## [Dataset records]
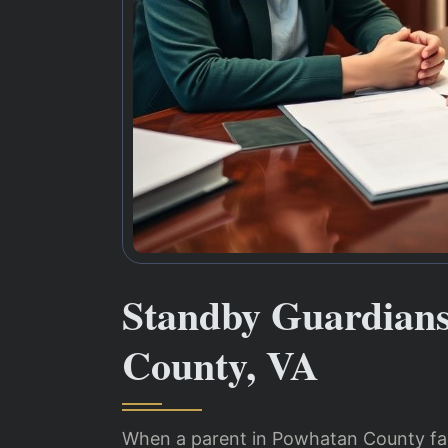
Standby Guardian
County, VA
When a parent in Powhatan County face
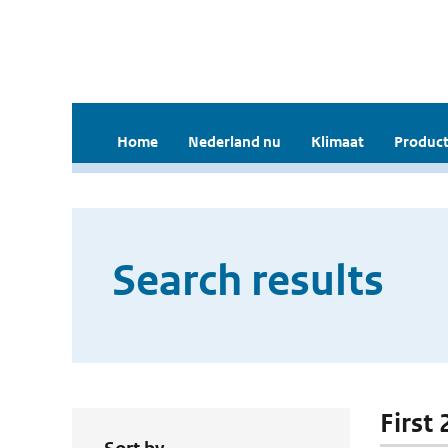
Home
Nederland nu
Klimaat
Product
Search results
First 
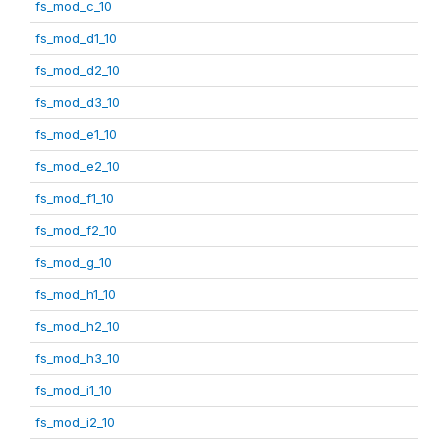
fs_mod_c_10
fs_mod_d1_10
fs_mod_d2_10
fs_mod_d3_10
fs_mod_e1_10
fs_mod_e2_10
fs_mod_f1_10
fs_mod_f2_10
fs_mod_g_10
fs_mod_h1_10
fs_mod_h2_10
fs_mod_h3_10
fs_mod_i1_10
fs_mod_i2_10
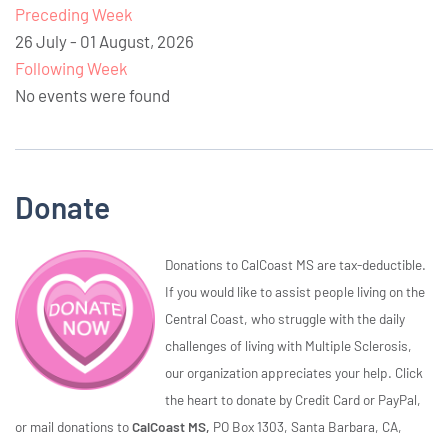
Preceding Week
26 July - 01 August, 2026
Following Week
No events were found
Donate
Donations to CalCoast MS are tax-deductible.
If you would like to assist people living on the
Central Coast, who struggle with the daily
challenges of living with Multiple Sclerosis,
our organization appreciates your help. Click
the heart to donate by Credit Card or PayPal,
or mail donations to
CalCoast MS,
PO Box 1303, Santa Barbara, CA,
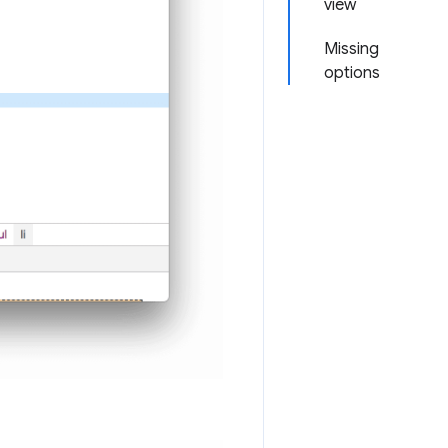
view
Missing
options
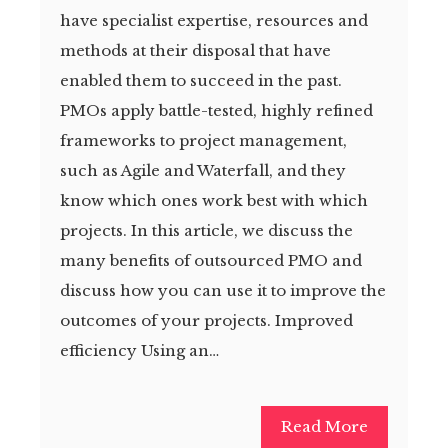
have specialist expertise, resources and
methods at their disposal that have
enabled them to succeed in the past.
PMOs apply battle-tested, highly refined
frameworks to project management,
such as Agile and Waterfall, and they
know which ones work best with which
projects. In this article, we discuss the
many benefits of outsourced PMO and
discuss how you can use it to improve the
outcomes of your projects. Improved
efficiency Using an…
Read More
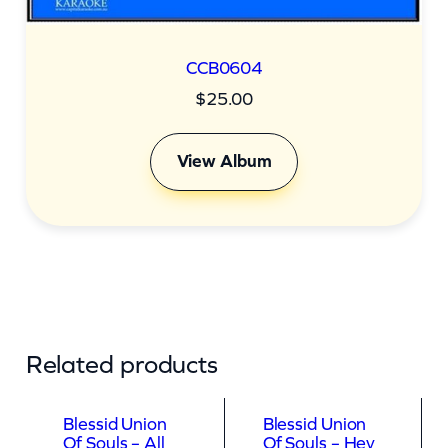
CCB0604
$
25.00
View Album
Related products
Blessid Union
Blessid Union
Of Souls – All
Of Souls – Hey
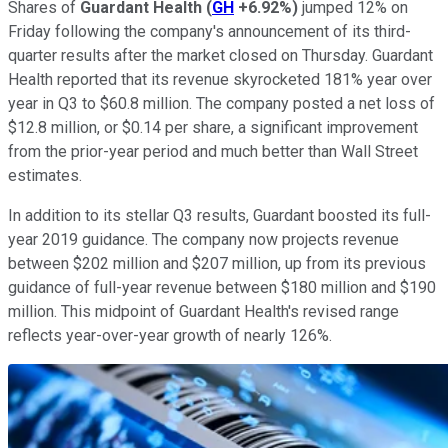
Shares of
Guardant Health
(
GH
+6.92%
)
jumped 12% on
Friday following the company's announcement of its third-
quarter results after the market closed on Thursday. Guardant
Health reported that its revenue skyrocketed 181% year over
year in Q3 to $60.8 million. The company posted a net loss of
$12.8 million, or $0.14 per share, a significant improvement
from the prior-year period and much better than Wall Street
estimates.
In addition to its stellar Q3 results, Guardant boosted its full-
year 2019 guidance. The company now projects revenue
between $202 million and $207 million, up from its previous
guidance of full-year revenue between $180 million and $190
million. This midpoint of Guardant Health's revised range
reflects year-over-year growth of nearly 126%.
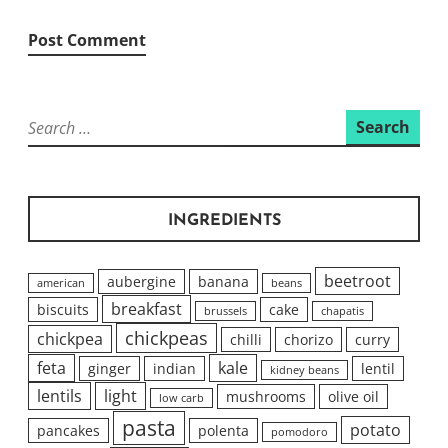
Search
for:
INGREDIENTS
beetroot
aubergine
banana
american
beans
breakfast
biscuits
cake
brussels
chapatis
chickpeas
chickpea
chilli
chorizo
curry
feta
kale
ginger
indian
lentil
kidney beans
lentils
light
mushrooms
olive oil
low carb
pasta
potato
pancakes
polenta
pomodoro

## [What to produce]
Above are records with pictures; repeat the records exactly and leave the pictures out.

## [Result of the exercise]
Standby Guardian
County, VA
When a parent in Powhatan County face
Home
Nederland nu
Klimaat
Product
Search results
First 
fs_mod_c_10
fs_mod_d1_10
fs_mod_d2_10
fs_mod_d3_10
fs_mod_e1_10
fs_mod_e2_10
fs_mod_f1_10
fs_mod_f2_10
fs_mod_g_10
fs_mod_h1_10
fs_mod_h2_10
fs_mod_h3_10
fs_mod_i1_10
fs_mod_i2_10
Preceding Week
26 July - 01 August, 2026
Following Week
No events were found
Donate
Donations to CalCoast MS are tax-deductible.
If you would like to assist people living on the
Central Coast, who struggle with the daily
challenges of living with Multiple Sclerosis,
our organization appreciates your help. Click
the heart to donate by Credit Card or PayPal,
or mail donations to
CalCoast MS,
PO Box 1303, Santa Barbara, CA,
view
Missing
options
have specialist expertise, resources and
methods at their disposal that have
enabled them to succeed in the past.
PMOs apply battle-tested, highly refined
frameworks to project management,
such as Agile and Waterfall, and they
know which ones work best with which
projects. In this article, we discuss the
many benefits of outsourced PMO and
discuss how you can use it to improve the
outcomes of your projects. Improved
efficiency Using an…
Read More
CCB0604
$
25.00
View Album
Related products
Blessid Union
Blessid Union
Of Souls – All
Of Souls – Hey
Shares of
Guardant Health
(
GH
+6.92%
)
jumped 12% on
Friday following the company's announcement of its third-
quarter results after the market closed on Thursday. Guardant
Health reported that its revenue skyrocketed 181% year over
year in Q3 to $60.8 million. The company posted a net loss of
$12.8 million, or $0.14 per share, a significant improvement
from the prior-year period and much better than Wall Street
estimates.
In addition to its stellar Q3 results, Guardant boosted its full-
year 2019 guidance. The company now projects revenue
between $202 million and $207 million, up from its previous
guidance of full-year revenue between $180 million and $190
million. This midpoint of Guardant Health's revised range
reflects year-over-year growth of nearly 126%.
Search
for:
INGREDIENTS
beetroot
aubergine
banana
american
beans
breakfast
biscuits
cake
brussels
chapatis
chickpeas
chickpea
chilli
chorizo
curry
feta
kale
ginger
indian
lentil
kidney beans
lentils
light
mushrooms
olive oil
low carb
pasta
potato
pancakes
polenta
pomodoro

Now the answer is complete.